L’idéal serait que ces chrétiens quittent massivement et définitivement notre pays. Nous n’avons que faire d’eux et de leurs états d’âme. Pour être plus abrupt, je précise que ces gens indésirables sur notre terre ne peuvent que nous apporter leur haine chrétienne et qu’il n’y a aucune raison de l’accepter.

gigi

La question des chrétiens n’est que provisoire.

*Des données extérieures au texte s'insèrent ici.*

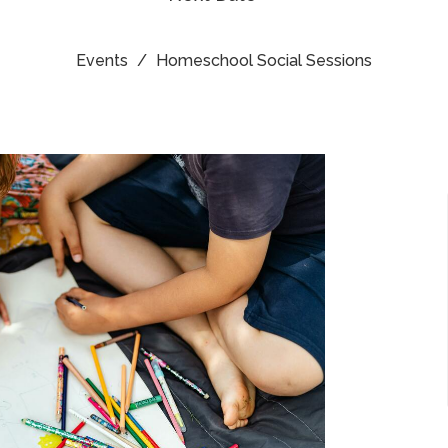
Events
Homeschool Social Sessions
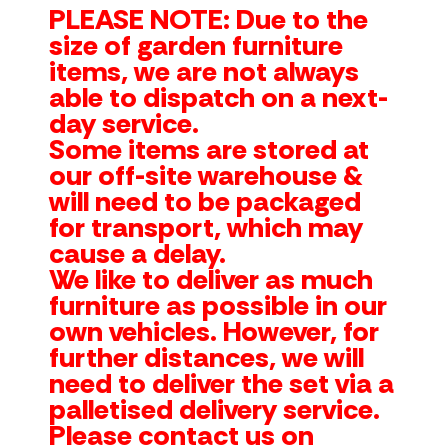
PLEASE NOTE: Due to the
size of garden furniture
items, we are not always
able to dispatch on a next-
day service.
Some items are stored at
our off-site warehouse &
will need to be packaged
for transport, which may
cause a delay.
We like to deliver as much
furniture as possible in our
own vehicles. However, for
further distances, we will
need to deliver the set via a
palletised delivery service.
Please contact us on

Elle sera résolue avec leur départ car, pris entre 2 feux, ils n’auront d’autre choix que l’émigration.

Ratfucker

« Une partie des Chrétiens…veut s’inscrire dans la minorité nationale largement musulmane pour ne pas rester otage de cette communauté majoritaire ou de l’État hébreu ». On peut avoir la traduction en français dialectal de ce charabia?

schlemihl

Ca veut dire que leur situation est intenable et rappelle la situation des juifs luttant aux côtés des nationalistes européens au dix neuvième siècle en Pologne Allemagne Hongrie et ailleurs. Le patriotisme ne les a protégés en rien au siècle suivant. A rapprocher des juifs qui ont lutté pour l’ indépendance dans le monde arabe.

Ce qui arrive aux chrétiens palestiniens n’est qu’un cas particulier de ce qui arrive aux minorités dans le monde entier.